The notion that the tidal marsh elevation is the result of feedbacks between
vegetation dynamics, sediment fluxes, natural consolidation, and sea level changes
is widely recognized. However, the interaction of these processes has been
poorly investigated until now. This contribution aims at presenting a novel
numerical model to simulate the above-surface and subsurface coupled dynamics
of a tidal landscape in a 2D-framework, with the relative sea level rise (RSLR)
acting as an external stressor. A biomorphological model is used to compute
deposition fluxes, which depends on topography and availability of organic/inorganic
sediments. The outcome is used as forcing term in a physically-based geomechanical
model to simulate the consolidation of the marsh body that, in turn, influences sediment
fluxes by acting on the platform elevation. The results demonstrate how compaction
of the marsh body can crucially affect the resilience of tidal landforms to RSLR
accelerations.
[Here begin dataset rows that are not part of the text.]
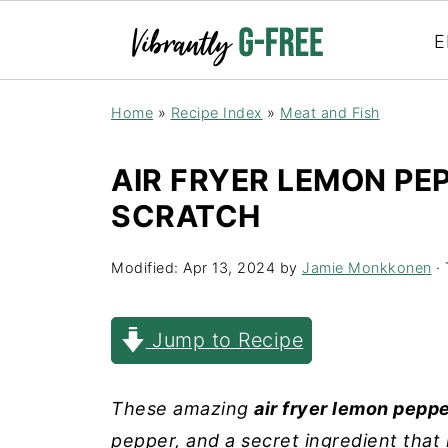
E
Home
»
Recipe Index
»
Meat and Fish
AIR FRYER LEMON PE
SCRATCH
Modified:
Apr 13, 2024
by
Jamie Monkkonen
· 
Jump to Recipe
These amazing
air fryer lemon pepp
pepper, and a secret ingredient that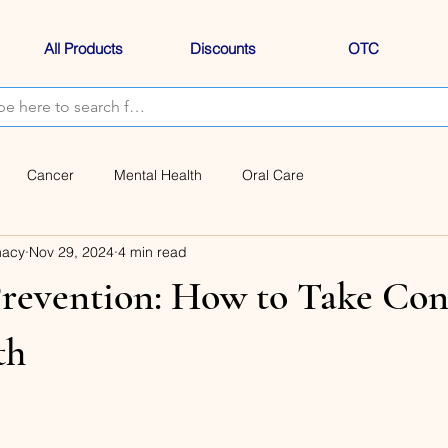
All Products
Discounts
OTC
Cancer
Mental Health
Oral Care
macy
Nov 29, 2024
4 min read
revention: How to Take Cont
th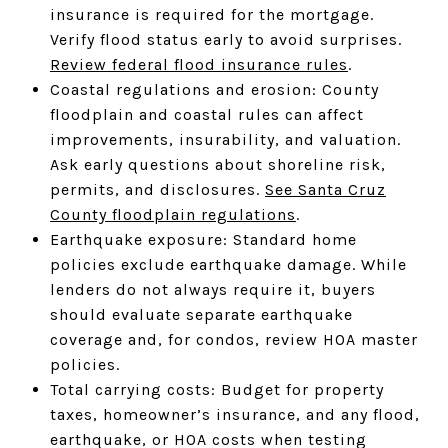
insurance is required for the mortgage.
Verify flood status early to avoid surprises.
Review federal flood insurance rules
.
Coastal regulations and erosion: County
floodplain and coastal rules can affect
improvements, insurability, and valuation.
Ask early questions about shoreline risk,
permits, and disclosures.
See Santa Cruz
County floodplain regulations
.
Earthquake exposure: Standard home
policies exclude earthquake damage. While
lenders do not always require it, buyers
should evaluate separate earthquake
coverage and, for condos, review HOA master
policies.
Total carrying costs: Budget for property
taxes, homeowner’s insurance, and any flood,
earthquake, or HOA costs when testing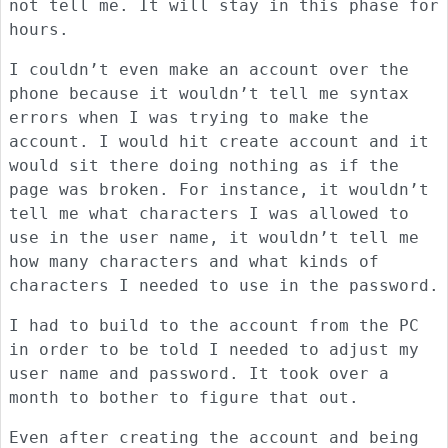
not tell me. It will stay in this phase for
hours.
I couldn’t even make an account over the
phone because it wouldn’t tell me syntax
errors when I was trying to make the
account. I would hit create account and it
would sit there doing nothing as if the
page was broken. For instance, it wouldn’t
tell me what characters I was allowed to
use in the user name, it wouldn’t tell me
how many characters and what kinds of
characters I needed to use in the password.
I had to build to the account from the PC
in order to be told I needed to adjust my
user name and password. It took over a
month to bother to figure that out.
Even after creating the account and being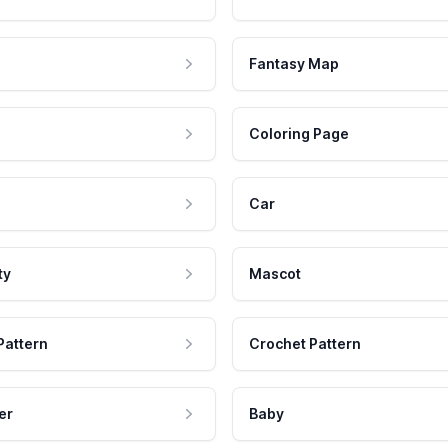
Fantasy Map
Coloring Page
Car
ty
Mascot
Pattern
Crochet Pattern
er
Baby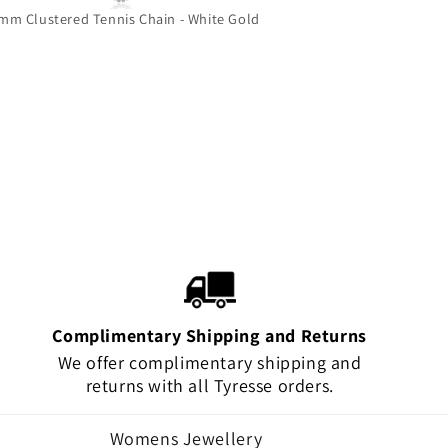
mm Clustered Tennis Chain - White Gold
Grizzly Bear 
Complimentary Shipping and Returns
We offer complimentary shipping and
returns with all Tyresse orders.
Womens Jewellery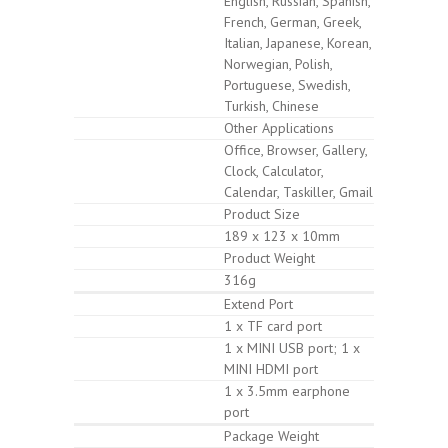
English, Russian, Spanish,
French, German, Greek,
Italian, Japanese, Korean,
Norwegian, Polish,
Portuguese, Swedish,
Turkish, Chinese
Other Applications
Office, Browser, Gallery,
Clock, Calculator,
Calendar, Taskiller, Gmail
Product Size
189 x 123 x 10mm
Product Weight
316g
Extend Port
1 x TF card port
1 x MINI USB port; 1 x
MINI HDMI port
1 x 3.5mm earphone
port
Package Weight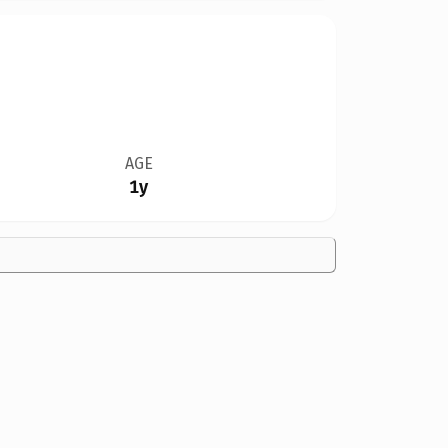
AGE
1y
With normal sediment concentration in coastal waters (10<Co<100
mg/l), if minerogenic (stiff) deposits prevail, a tidal marsh is capable of
maintaining its elevation relative to msl independently of RSLR (at least up to
10 mm/yr). When the marsh is composed of a large percentage of more compressible
organic matter, the landform resilience is much more dependent on RSLR, implying
higher vulnerability with respect to future climate changes.